В начале пятидесятых каждый год я приезжал в это село на каникулы. С родителями.
В конце села через ручей был построен мост, тогда еще крепенький, солидный.
Ручей здесь соединялся с речушкой.
Сразу за мостом находилось правление колхоза.
Помню, в коридоре были прибиты к стенке юмористические рисунки с подписями под ними:
Понедилок – бездилок ; Вівторок –півторок; Середа – с головою беда; (что там было в четверг не помню); П’ятница – на базарі торгувальниця; ( Про субботу и воскресенье – забылось).
Так коли ж прийде той день, що вона виробе трудодень?
Это ж надо, более полувека прошло, а запомнилось.
Сразу за правлением шли поля. Огурцы, помидоры, бахча. На целых пару километров, до поймы реки, где поили скот. Это место называлось тырлом. Здесь мы купались. Здесь я научился плавать и позже восьмилетним пацаненком переплыл это тырло.
А на полях помогал теткам, по линии отца и матери, зарабатывать трудодни: пропалывал огурцы и помидоры, помогал собирать арбузы.

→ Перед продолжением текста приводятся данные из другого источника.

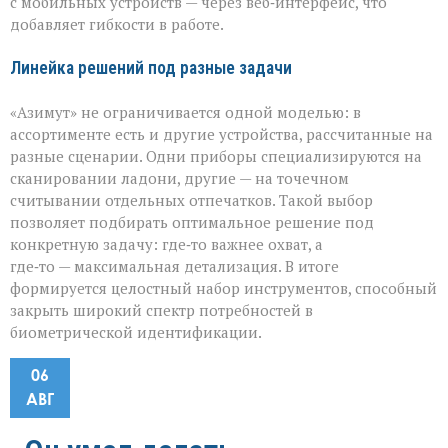
с мобильных устройств — через веб‑интерфейс, что
добавляет гибкости в работе.
Линейка решений под разные задачи
«Азимут» не ограничивается одной моделью: в
ассортименте есть и другие устройства, рассчитанные на
разные сценарии. Одни приборы специализируются на
сканировании ладони, другие — на точечном
считывании отдельных отпечатков. Такой выбор
позволяет подбирать оптимальное решение под
конкретную задачу: где‑то важнее охват, а
где‑то — максимальная детализация. В итоге
формируется целостный набор инструментов, способный
закрыть широкий спектр потребностей в
биометрической идентификации.
06
АВГ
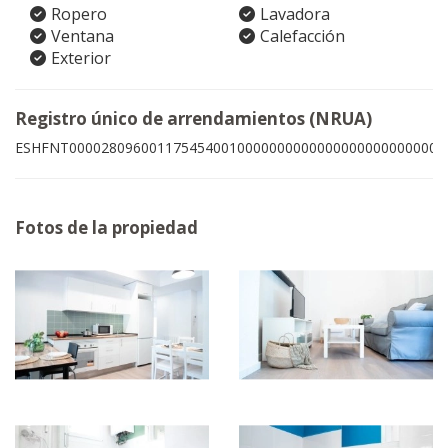
Ropero
Lavadora
Ventana
Calefacción
Exterior
Registro único de arrendamientos (NRUA)
ESHFNT00002809600117545400100000000000000000000000009
Fotos de la propiedad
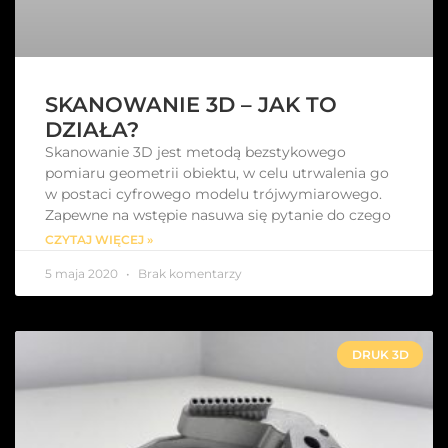
SKANOWANIE 3D – JAK TO
DZIAŁA?
Skanowanie 3D jest metodą bezstykowego
pomiaru geometrii obiektu, w celu utrwalenia go
w postaci cyfrowego modelu trójwymiarowego.
Zapewne na wstępie nasuwa się pytanie do czego
CZYTAJ WIĘCEJ »
5 maja 2020
Brak komentarzy
DRUK 3D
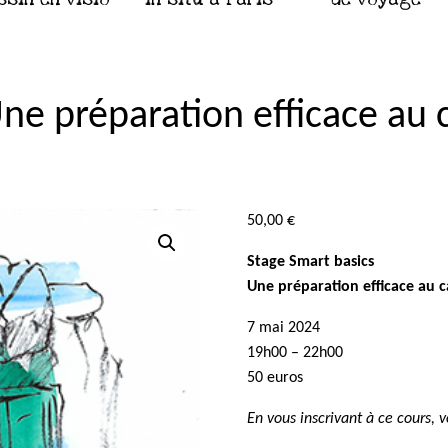
ne préparation efficace au 
50,00
€
Stage Smart basics
Une préparation efficace au 
7 mai 2024
19h00 – 22h00
50 euros
En vous inscrivant à ce cours, 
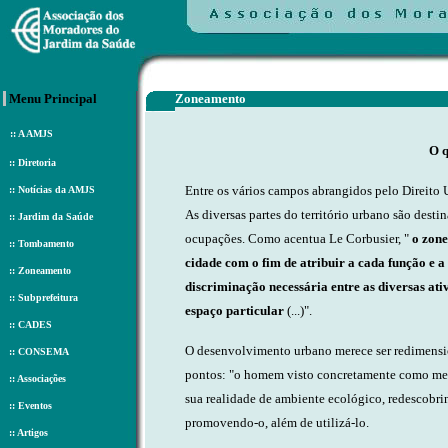
Menu Principal
Zoneamento
::
A AMJS
O q
::
Diretoria
Entre os vários campos abrangidos pelo Direito 
::
Notícias da AMJS
As diversas partes do território urbano são dest
::
Jardim da Saúde
ocupações. Como acentua Le Corbusier, "
o zone
::
Tombamento
cidade com o fim de atribuir a cada função e a
::
Zoneamento
discriminação necessária entre as diversas 
::
Subprefeitura
espaço particular
(...)".
::
CADES
O desenvolvimento urbano merece ser redimensio
::
CONSEMA
pontos: "o homem visto concretamente como mem
::
Associações
sua realidade de ambiente ecológico, redescobrin
::
Eventos
promovendo-o, além de utilizá-lo.
::
Artigos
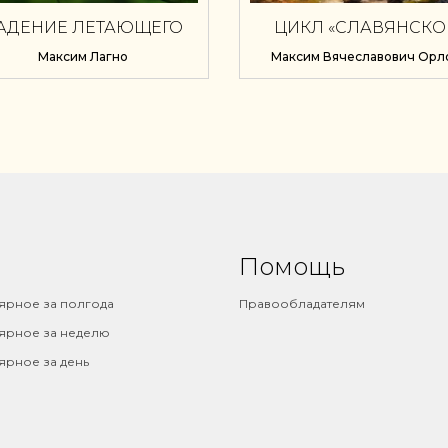
АДЕНИЕ ЛЕТАЮЩЕГО
ЦИКЛ «СЛАВЯНСКО
РОДА 4. ПУТЬ ПЕРВОГО
ФЭНТЕЗИ» : КНИГА 1
Максим Лагно
Максим Вячеславович Орл
ЧЕМПИОН И СПОР
Помощь
ярное за полгода
Правообладателям
ярное за неделю
ярное за день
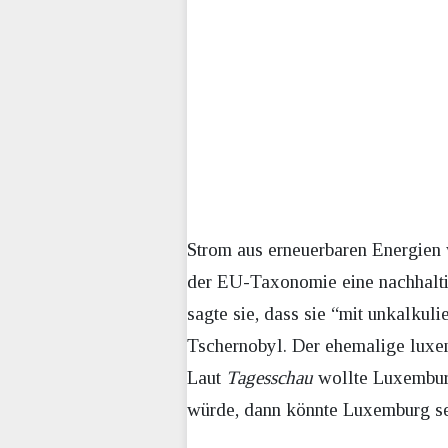
Strom aus erneuerbaren Energien w
der EU-Taxonomie eine nachhalti
sagte sie, dass sie “mit unkalkul
Tschernobyl. Der ehemalige luxemb
Laut
Tagesschau
wollte Luxemburg
würde, dann könnte Luxemburg s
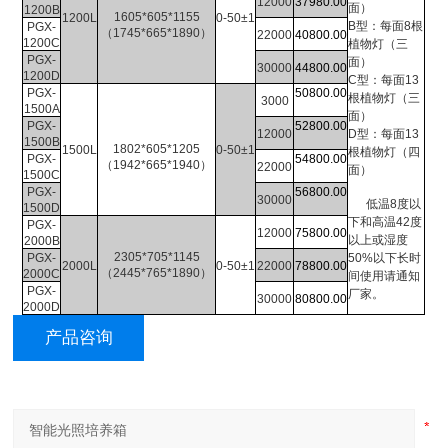
12000
37980.00
面）
1200B
1605*605*1155
1200L
0-50±1
B
型：每面
8
根
PGX-
（1745*665*1890）
22000
40800.00
1200C
植物灯（三
PGX-
面）
30000
44800.00
1200D
C
型：每面
13
PGX-
50800.00
根植物灯（三
3000
1500A
面）
PGX-
52800.00
12000
D
型：每面
13
1500B
1802*605*1205
1500L
0-50±1
根植物灯（四
PGX-
54800.00
（1942*665*1940）
22000
面）
1500C
PGX-
56800.00
30000
低温
8
度以
1500D
下和高温
42
度
PGX-
12000
75800.00
以上或湿度
2000B
2305*705*1145
PGX-
50%
以下长时
2000L
0-50±1
22000
78800.00
（2445*765*1890）
2000C
间使用请通知
PGX-
厂家。
30000
80800.00
2000D
产品咨询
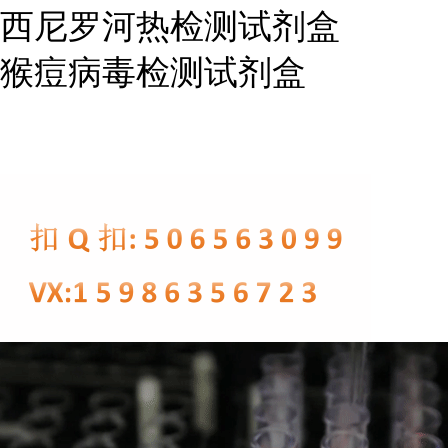
西尼罗河热检测试剂盒
猴痘病毒检测试剂盒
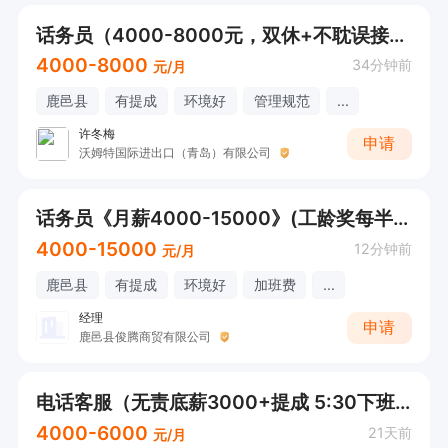
话务员（4000-8000元，双休+不耽误接送小孩，下午五点30下班）
4000-8000
34分钟前
元/月
鹿邑县
有提成
环境好
管理规范
...
许冬梅
申请
沃姆特国际进出口（青岛）有限公司
话务员《月薪4000-15000》(工龄奖每半年底薪➕500）+八小时+节假日福利
4000-15000
12分钟前
元/月
鹿邑县
有提成
环境好
加班费
...
经理
申请
鹿邑县俊腾商贸有限公司
电话客服（无责底薪3000+提成 5:30下班 不耽误接送）
4000-6000
21天前
元/月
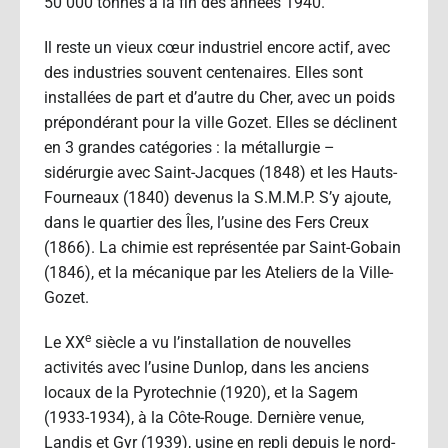
50 000 tonnes à la fin des années 1940.
Il reste un vieux cœur industriel encore actif, avec
des industries souvent centenaires. Elles sont
installées de part et d’autre du Cher, avec un poids
prépondérant pour la ville Gozet. Elles se déclinent
en 3 grandes catégories : la métallurgie –
sidérurgie avec Saint-Jacques (1848) et les Hauts-
Fourneaux (1840) devenus la S.M.M.P. S’y ajoute,
dans le quartier des Îles, l’usine des Fers Creux
(1866). La chimie est représentée par Saint-Gobain
(1846), et la mécanique par les Ateliers de la Ville-
Gozet.
e
Le XX
siècle a vu l’installation de nouvelles
activités avec l’usine Dunlop, dans les anciens
locaux de la Pyrotechnie (1920), et la Sagem
(1933-1934), à la Côte-Rouge. Dernière venue,
Landis et Gyr (1939), usine en repli depuis le nord-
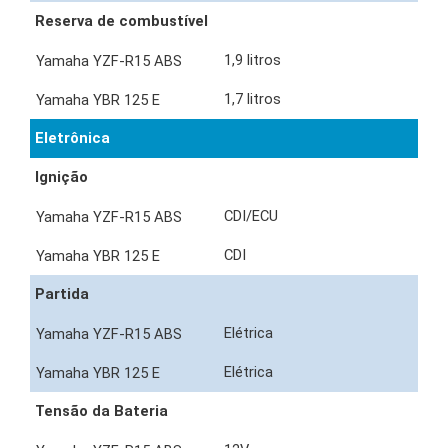
Reserva de combustível
1,9 litros
1,7 litros
Eletrônica
Ignição
CDI/ECU
CDI
Partida
Elétrica
Elétrica
Tensão da Bateria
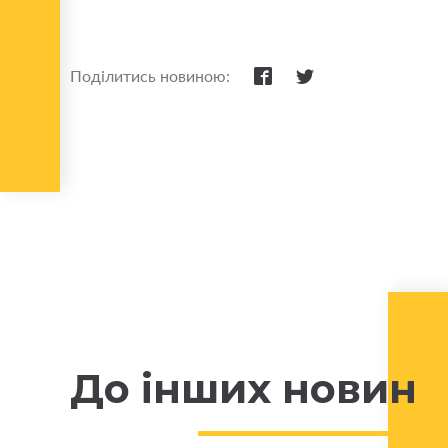
Поділитись новиною:
До інших новин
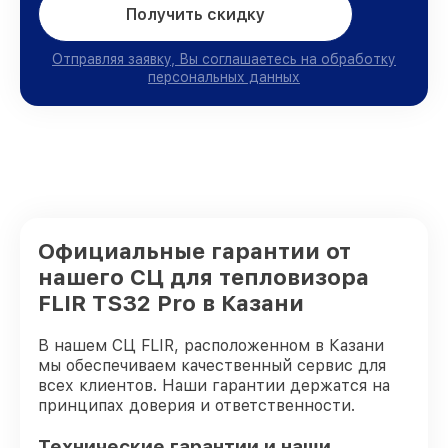
Получить скидку
Отправляя заявку, Вы соглашаетесь на обработку
персональных данных
Официальные гарантии от
нашего СЦ для тепловизора
FLIR TS32 Pro в Казани
В нашем СЦ FLIR, расположенном в Казани
мы обеспечиваем качественный сервис для
всех клиентов. Наши гарантии держатся на
принципах доверия и ответственности.
Технические гарантии и наши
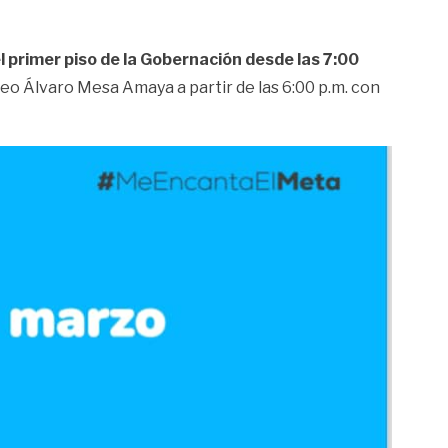
l primer piso de la Gobernación desde las 7:00
seo Álvaro Mesa Amaya a partir de las 6:00 p.m. con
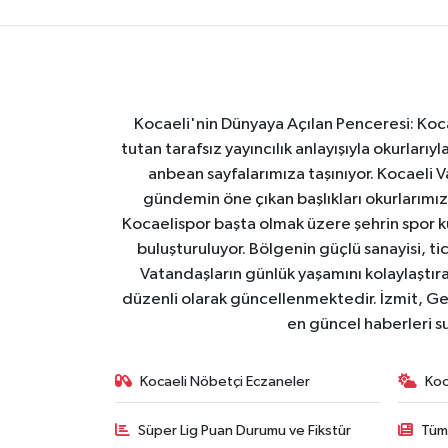
Kocaeli'nin Dünyaya Açılan Penceresi: Kocae
tutan tarafsız yayıncılık anlayışıyla okurlar
anbean sayfalarımıza taşınıyor. Kocaeli Va
gündemin öne çıkan başlıkları okurlarımıza
Kocaelispor başta olmak üzere şehrin spor ku
buluşturuluyor. Bölgenin güçlü sanayisi, ti
Vatandaşların günlük yaşamını kolaylaştıran
düzenli olarak güncellenmektedir. İzmit, Ge
en güncel haberleri s
Kocaeli Nöbetçi Eczaneler
Koc
Süper Lig Puan Durumu ve Fikstür
Tüm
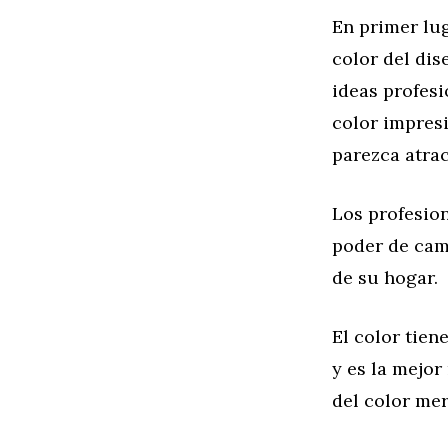
En primer lug
color del dis
ideas profesi
color impres
parezca atrac
Los profesio
poder de camb
de su hogar.
El color tien
y es la mejor
del color me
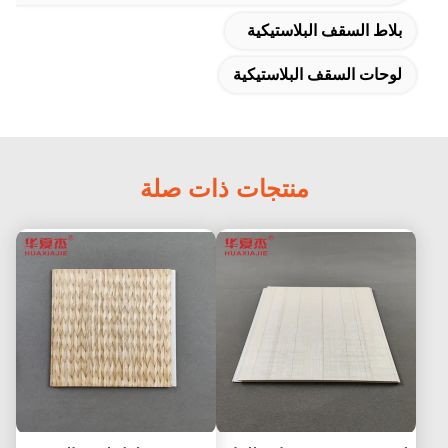
بلاط السقف البلاستيكية
لوحات السقف البلاستيكية
منتجات ذات صلة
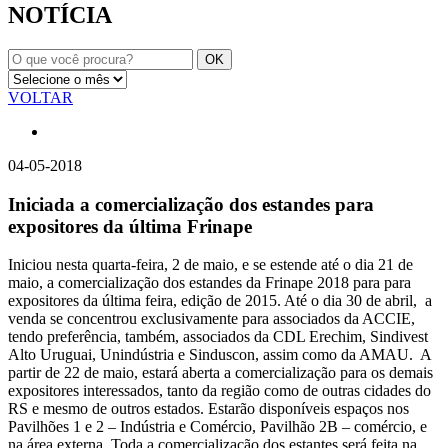
NOTÍCIA
VOLTAR
04-05-2018
Iniciada a comercialização dos estandes para
expositores da última Frinape
Iniciou nesta quarta-feira, 2 de maio, e se estende até o dia 21 de
maio, a comercialização dos estandes da Frinape 2018 para para
expositores da última feira, edição de 2015. Até o dia 30 de abril, a
venda se concentrou exclusivamente para associados da ACCIE,
tendo preferência, também, associados da CDL Erechim, Sindivest
Alto Uruguai, Unindústria e Sinduscon, assim como da AMAU. A
partir de 22 de maio, estará aberta a comercialização para os demais
expositores interessados, tanto da região como de outras cidades do
RS e mesmo de outros estados. Estarão disponíveis espaços nos
Pavilhões 1 e 2 – Indústria e Comércio, Pavilhão 2B – comércio, e
na área externa. Toda a comercialização dos estantes será feita na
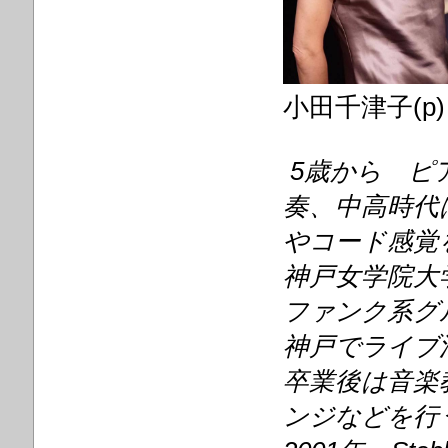
小田千津子(p)
5歳から ピ
奏、中高時代
やコード感覚
神戸女学院大
ファンク系グ
神戸でライブ
卒業後は音楽
ンジなどを行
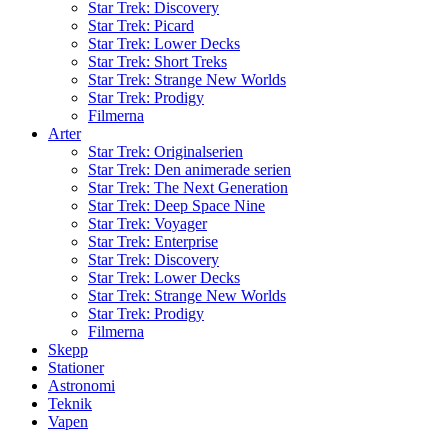
Star Trek: Discovery
Star Trek: Picard
Star Trek: Lower Decks
Star Trek: Short Treks
Star Trek: Strange New Worlds
Star Trek: Prodigy
Filmerna
Arter
Star Trek: Originalserien
Star Trek: Den animerade serien
Star Trek: The Next Generation
Star Trek: Deep Space Nine
Star Trek: Voyager
Star Trek: Enterprise
Star Trek: Discovery
Star Trek: Lower Decks
Star Trek: Strange New Worlds
Star Trek: Prodigy
Filmerna
Skepp
Stationer
Astronomi
Teknik
Vapen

Казалось, и правление, и поля будут здесь вечно. Почти так оно и было. В середине шестидесятых я приехал сюда, правление еще стояло. В конце восьмидесятых его уже не было. Был огромный, сколько глазом не окинь, луг. Паслись коровы. Река обмелела. Тырло еще осталось, но не то, которое я мальчишкой переплывал. Еще водились здесь щучки, лини, караси и напоминающие змей вьюны. Говорят, если их пожарить, за уши не оттянешь, так вкусно. Но меня к ним не влекло. И никогда не мечтал о них.
Отошли в мир иной мои тетки и дядьки. И сверстников не осталось в селе: кто уехал в города в поисках лучшей жизни, да там и осел. А те, кто остался в селе, не дожили до сегодняшних дней.
Снится мне это село по ночам. Снится таким, каким я видел его в детстве: белые хаты под соломенными крышами, левады, белый-белый песок. Приехать бы когда-нибудь. Но ехать-то уже не к кому.